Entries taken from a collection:
----------

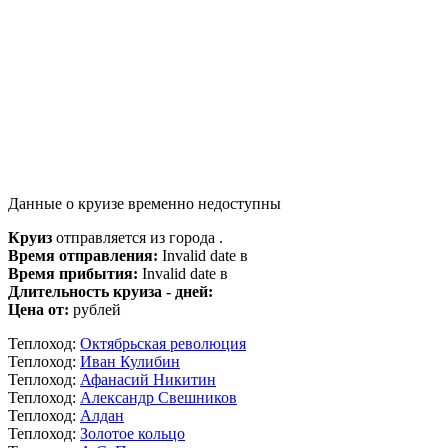
Данные о круизе временно недоступны
Круиз
отправляется из города .
Время отправления:
Invalid date в
Время прибытия:
Invalid date в
Длительность круиза - дней:
Цена от:
рублей
Теплоход:
Октябрьская революция
Теплоход:
Иван Кулибин
Теплоход:
Афанасий Никитин
Теплоход:
Александр Свешников
Теплоход:
Алдан
Теплоход:
Золотое кольцо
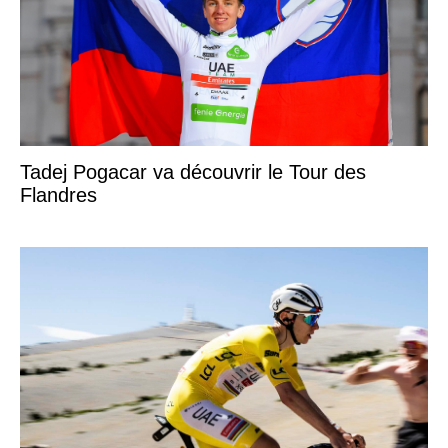
Tadej Pogacar va découvrir le Tour des
Flandres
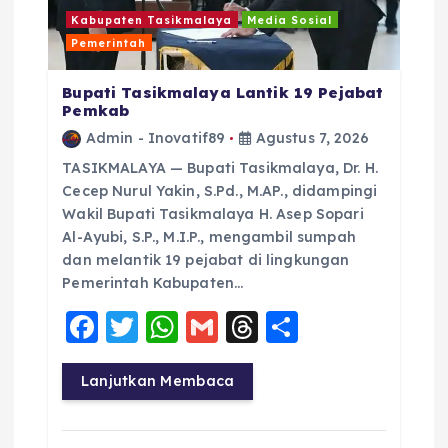
Kabupaten Tasikmalaya
Media Sosial
Pemerintah
Bupati Tasikmalaya Lantik 19 Pejabat
Pemkab
Admin - Inovatif89
Agustus 7, 2026
TASIKMALAYA — Bupati Tasikmalaya, Dr. H.
Cecep Nurul Yakin, S.Pd., M.AP., didampingi
Wakil Bupati Tasikmalaya H. Asep Sopari
Al-Ayubi, S.P., M.I.P., mengambil sumpah
dan melantik 19 pejabat di lingkungan
Pemerintah Kabupaten…
F
T
W
G
T
S
a
w
h
m
h
h
c
it
a
ai
re
a
Lanjutkan Membaca
e
te
ts
l
a
re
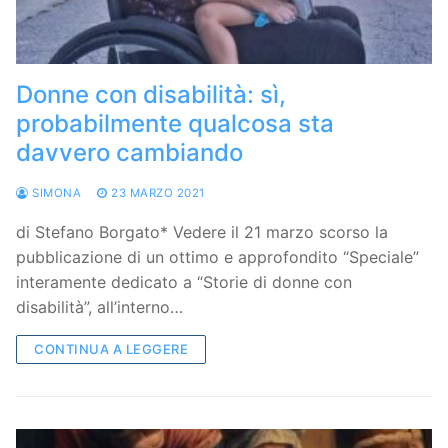
Donne con disabilità: sì,
probabilmente qualcosa sta
davvero cambiando
SIMONA
23 MARZO 2021
di Stefano Borgato* Vedere il 21 marzo scorso la
pubblicazione di un ottimo e approfondito “Speciale”
interamente dedicato a “Storie di donne con
disabilità”, all’interno…
CONTINUA A LEGGERE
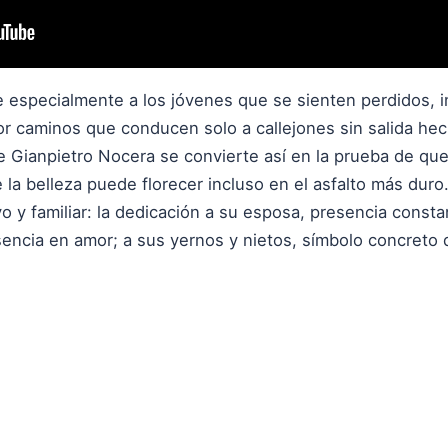
e especialmente a los jóvenes que se sienten perdidos, i
 por caminos que conducen solo a callejones sin salida h
e Gianpietro Nocera se convierte así en la prueba de que
la belleza puede florecer incluso en el asfalto más duro
o y familiar: la dedicación a su esposa, presencia consta
usencia en amor; a sus yernos y nietos, símbolo concreto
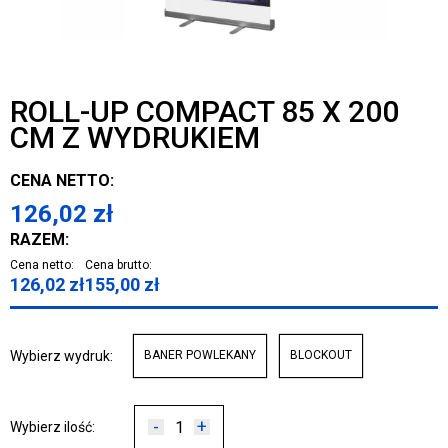
ROLL-UP COMPACT 85 X 200
CM Z WYDRUKIEM
CENA NETTO:
126,02
zł
RAZEM:
Cena netto:
Cena brutto:
126,02
zł
155,00
zł
Wybierz wydruk:
BANER POWLEKANY
BLOCKOUT
-
+
Wybierz ilość:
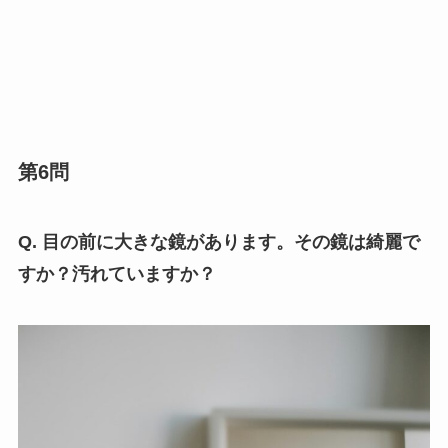
第6問
Q. 目の前に大きな鏡があります。その鏡は綺麗で
すか？汚れていますか？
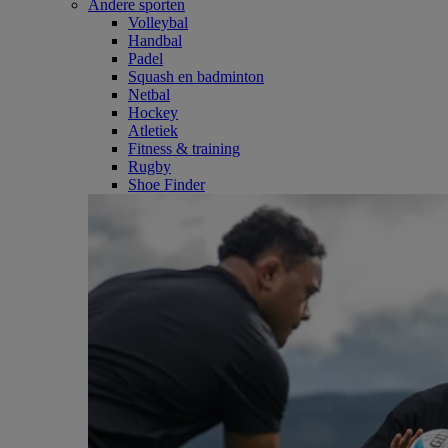
Andere sporten
Volleybal
Handbal
Padel
Squash en badminton
Netbal
Hockey
Atletiek
Fitness & training
Rugby
Shoe Finder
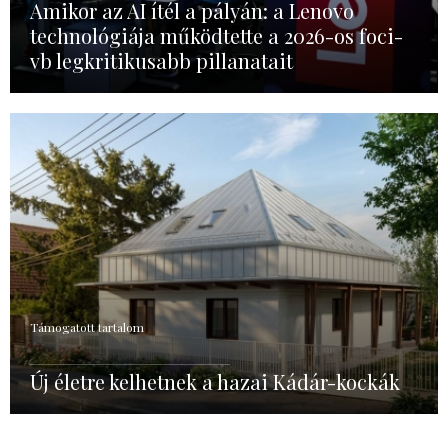
Amikor az AI ítél a pályán: a Lenovo
technológiája működtette a 2026-os foci-
vb legkritikusabb pillanatait
Támogatott tartalom
Új életre kelhetnek a hazai Kádár-kockák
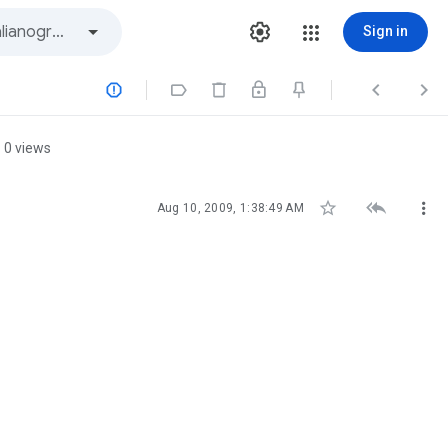
Sign in




0 views



Aug 10, 2009, 1:38:49 AM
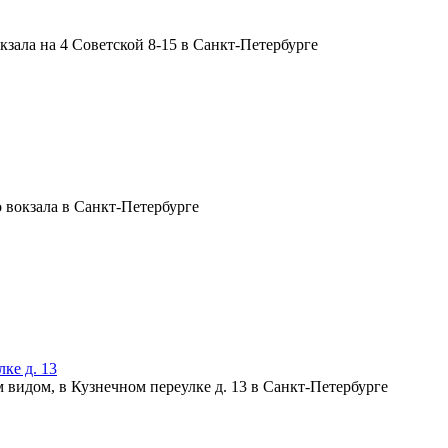
ке д. 13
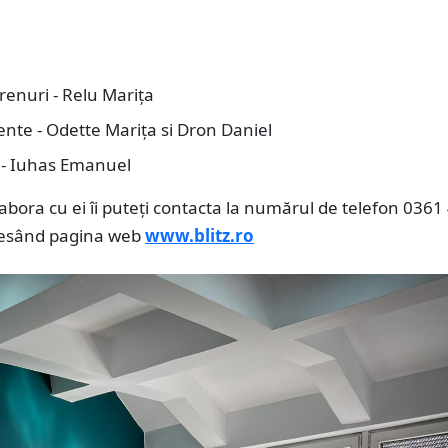
erenuri - Relu Marița
nte - Odette Marița si Dron Daniel
i - Iuhas Emanuel
abora cu ei îi puteți contacta la numărul de telefon 0361
cesând pagina web
www.blitz.ro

----------

:: Try it ::
Identify the lines above that contain the word "Bupati", then copy them.

:: Reply to the exercise ::
Bupati Tasikmalaya Lantik 19 Pejabat
TASIKMALAYA — Bupati Tasikmalaya, Dr. H.
Wakil Bupati Tasikmalaya H. Asep Sopari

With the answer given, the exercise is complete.